> [Stored dataset items]:
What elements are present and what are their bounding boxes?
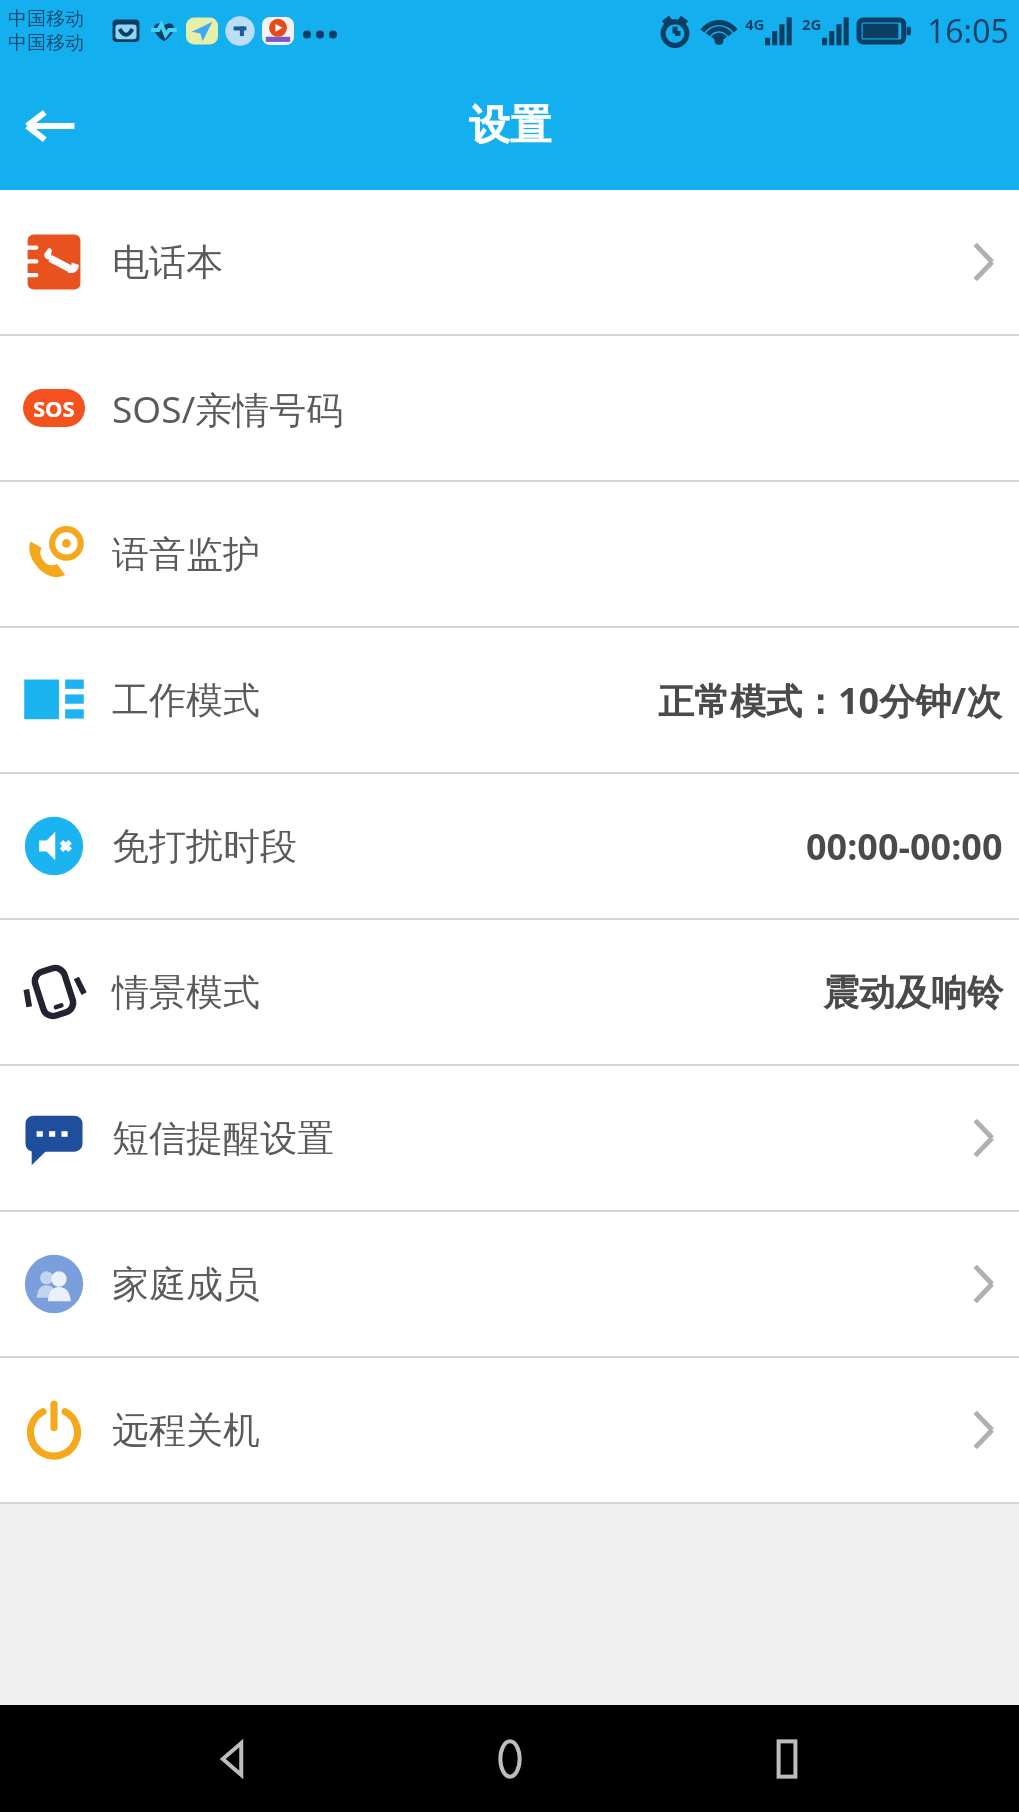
button[interactable]: 工作模式 bbox=[0, 628, 1019, 772]
button[interactable]: 家庭成员 bbox=[0, 1212, 1019, 1356]
staticText: 中国移动 bbox=[8, 7, 84, 31]
staticText: 短信提醒设置 bbox=[112, 1115, 334, 1162]
button[interactable]: 远程关机 bbox=[0, 1358, 1019, 1502]
staticText: 家庭成员 bbox=[112, 1261, 260, 1308]
staticText: SOS/亲情号码 bbox=[112, 383, 344, 434]
staticText: 远程关机 bbox=[112, 1407, 260, 1454]
staticText: 工作模式 bbox=[112, 677, 260, 724]
button[interactable]: SOS bbox=[0, 336, 1019, 480]
button[interactable]: 返回 bbox=[14, 90, 86, 162]
button[interactable]: 返回 bbox=[187, 1714, 277, 1804]
staticText: 2G bbox=[802, 14, 822, 34]
staticText: 00:00-00:00 bbox=[806, 822, 1003, 871]
staticText: 正常模式：10分钟/次 bbox=[658, 676, 1003, 725]
button[interactable]: 电话本 bbox=[0, 190, 1019, 334]
staticText: 免打扰时段 bbox=[112, 823, 297, 870]
staticText: 震动及响铃 bbox=[823, 970, 1003, 1015]
staticText: 情景模式 bbox=[112, 969, 260, 1016]
button[interactable]: 免打扰时段 bbox=[0, 774, 1019, 918]
button[interactable]: 情景模式 bbox=[0, 920, 1019, 1064]
button[interactable]: 短信提醒设置 bbox=[0, 1066, 1019, 1210]
staticText: SOS bbox=[33, 393, 75, 423]
staticText: 16:05 bbox=[927, 9, 1009, 53]
staticText: 语音监护 bbox=[112, 531, 260, 578]
button[interactable]: 语音监护 bbox=[0, 482, 1019, 626]
button[interactable]: 最近任务 bbox=[742, 1714, 832, 1804]
staticText: 4G bbox=[745, 14, 765, 34]
staticText: 设置 bbox=[469, 100, 551, 152]
staticText: 电话本 bbox=[112, 239, 223, 286]
staticText: 中国移动 bbox=[8, 31, 84, 55]
button[interactable]: 主屏幕 bbox=[465, 1714, 555, 1804]
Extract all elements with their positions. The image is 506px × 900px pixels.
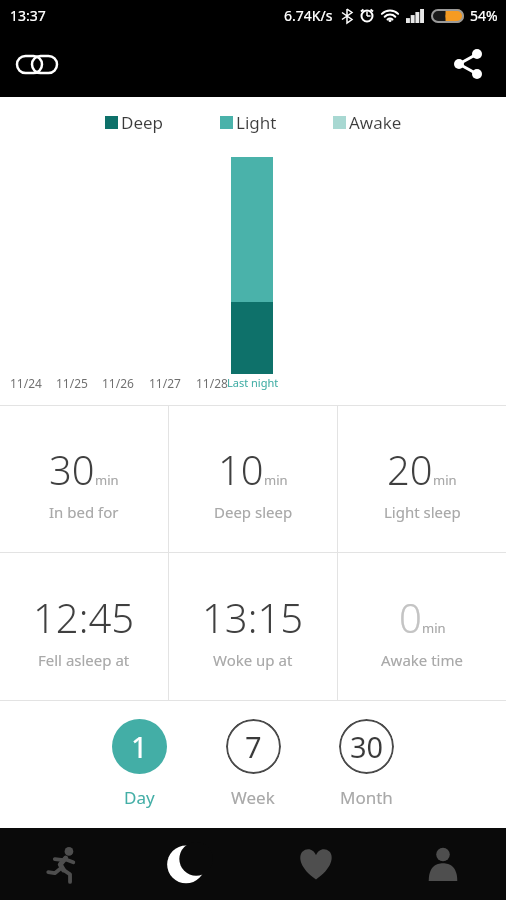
staticText: min <box>433 471 457 489</box>
staticText: 11/28 <box>196 375 228 391</box>
staticText: 10 <box>218 442 264 496</box>
staticText: 7 <box>245 727 262 766</box>
button[interactable]: 30 <box>0 412 168 552</box>
staticText: min <box>422 619 446 637</box>
staticText: Last night <box>227 375 279 390</box>
button[interactable]: 13:15 <box>169 559 337 700</box>
staticText: min <box>264 471 288 489</box>
staticText: Awake time <box>381 650 463 670</box>
button[interactable] <box>379 828 506 900</box>
staticText: Fell asleep at <box>38 650 130 670</box>
button[interactable]: 20 <box>338 412 506 552</box>
staticText: 12:45 <box>33 590 135 644</box>
staticText: 1 <box>131 727 148 766</box>
button[interactable]: 12:45 <box>0 559 168 700</box>
staticText: 6.74K/s <box>284 6 333 25</box>
staticText: 11/26 <box>102 375 134 391</box>
button[interactable] <box>0 828 126 900</box>
staticText: 30 <box>350 727 384 766</box>
button[interactable] <box>126 828 252 900</box>
button[interactable]: 1 <box>94 719 184 809</box>
staticText: 11/27 <box>149 375 181 391</box>
staticText: 13:37 <box>10 6 46 25</box>
staticText: Day <box>124 786 155 809</box>
button[interactable] <box>252 828 379 900</box>
staticText: Light sleep <box>384 502 461 522</box>
staticText: min <box>95 471 119 489</box>
staticText: 54% <box>470 6 498 25</box>
staticText: Week <box>231 786 275 809</box>
staticText: 13:15 <box>202 590 304 644</box>
staticText: Deep sleep <box>214 502 293 522</box>
staticText: 20 <box>387 442 433 496</box>
staticText: Awake <box>349 111 402 134</box>
staticText: In bed for <box>49 502 119 522</box>
staticText: 11/24 <box>10 375 42 391</box>
staticText: 0 <box>399 590 422 644</box>
button[interactable]: 0 <box>338 559 506 700</box>
button[interactable]: 10 <box>169 412 337 552</box>
staticText: Month <box>340 786 393 809</box>
button[interactable] <box>15 42 59 86</box>
button[interactable]: 30 <box>321 719 411 809</box>
button[interactable]: 7 <box>208 719 298 809</box>
staticText: 11/25 <box>56 375 88 391</box>
button[interactable] <box>446 42 490 86</box>
staticText: Deep <box>121 111 164 134</box>
staticText: Woke up at <box>213 650 293 670</box>
staticText: 30 <box>49 442 95 496</box>
staticText: Light <box>236 111 277 134</box>
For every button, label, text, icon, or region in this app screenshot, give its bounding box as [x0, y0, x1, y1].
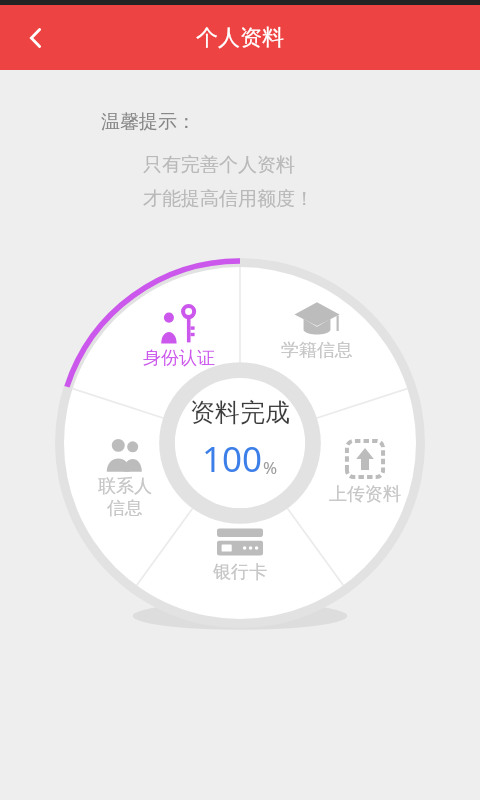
- button[interactable]: Back: [0, 5, 72, 70]
- staticText: 只有完善个人资料: [143, 153, 295, 177]
- staticText: 学籍信息: [281, 339, 353, 362]
- staticText: 联系人 信息: [98, 475, 152, 519]
- staticText: 上传资料: [329, 483, 401, 506]
- button[interactable]: 联系人信息: [65, 436, 185, 519]
- button[interactable]: 上传资料: [305, 438, 425, 506]
- staticText: 银行卡: [213, 561, 267, 584]
- staticText: 才能提高信用额度！: [143, 187, 314, 211]
- staticText: 身份认证: [143, 347, 215, 370]
- staticText: 资料完成: [190, 397, 290, 428]
- button[interactable]: 身份认证: [113, 304, 245, 370]
- button[interactable]: 学籍信息: [251, 300, 383, 362]
- button[interactable]: 银行卡: [188, 526, 292, 584]
- staticText: 温馨提示：: [101, 110, 196, 134]
- staticText: 100: [202, 435, 263, 483]
- staticText: %: [263, 456, 278, 479]
- staticText: 个人资料: [196, 24, 284, 52]
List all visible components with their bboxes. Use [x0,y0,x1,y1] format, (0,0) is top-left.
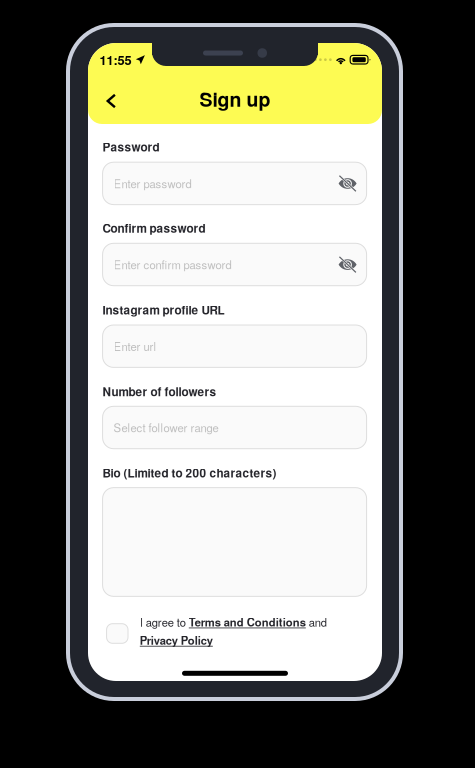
staticText: Instagram profile URL [103,301,225,318]
button[interactable]: Back [93,83,129,119]
button[interactable]: Terms and Conditions [189,614,306,630]
button[interactable]: Enter confirm password [103,243,367,286]
staticText: Number of followers [103,383,217,400]
button[interactable]: Privacy Policy [140,632,213,648]
staticText: Privacy Policy [140,632,213,648]
button[interactable]: Enter url [103,325,367,367]
staticText: Enter password [114,175,192,191]
staticText: and [306,614,327,630]
staticText: Enter url [114,338,157,354]
staticText: Terms and Conditions [189,614,306,630]
staticText: Confirm password [103,220,206,236]
staticText: Password [103,138,160,155]
button[interactable]: I agree to terms [107,624,128,643]
staticText: I agree to [140,614,189,630]
staticText: Sign up [200,85,270,113]
button[interactable]: Enter password [103,162,367,205]
staticText: Select follower range [114,419,219,436]
staticText: 11:55 [100,50,132,69]
staticText: Enter confirm password [114,256,232,272]
button[interactable]: Select follower range [103,406,367,449]
staticText: Bio (Limited to 200 characters) [103,464,277,481]
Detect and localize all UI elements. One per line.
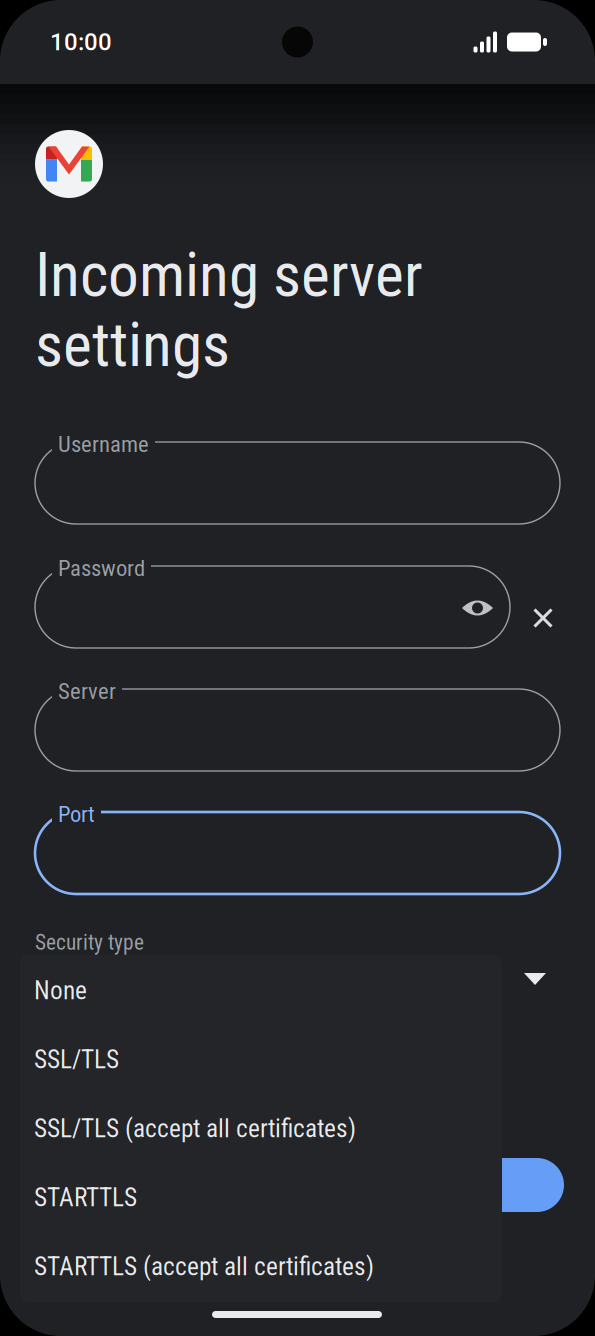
button[interactable]: STARTTLS [20,1163,502,1232]
button[interactable]: STARTTLS (accept all certificates) [20,1232,502,1301]
staticText: SSL/TLS [34,1045,119,1074]
staticText: None [34,976,87,1005]
button[interactable]: Show password [462,599,493,617]
staticText: Port [58,801,95,828]
staticText: Username [58,431,149,458]
button[interactable]: Security type menu [524,973,546,985]
staticText: STARTTLS (accept all certificates) [34,1252,374,1281]
staticText: Password [58,555,145,582]
staticText: settings [35,309,230,381]
staticText: 10:00 [50,28,112,56]
staticText: None [35,973,96,1007]
staticText: Server [58,678,116,705]
button[interactable]: Clear password [533,608,553,628]
button[interactable]: SSL/TLS (accept all certificates) [20,1094,502,1163]
staticText: SSL/TLS (accept all certificates) [34,1114,356,1143]
button[interactable]: SSL/TLS [20,1025,502,1094]
button[interactable]: Next [384,1158,564,1212]
staticText: STARTTLS [34,1183,137,1212]
staticText: Incoming server [35,239,423,311]
button[interactable]: None [20,956,502,1025]
staticText: Security type [35,930,144,955]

> [Your goal]: Show the lines of the records that contain the word "远程关机".

> [Answer]:
button[interactable]: 远程关机 bbox=[0, 1358, 1019, 1502]
staticText: 远程关机 bbox=[112, 1407, 260, 1454]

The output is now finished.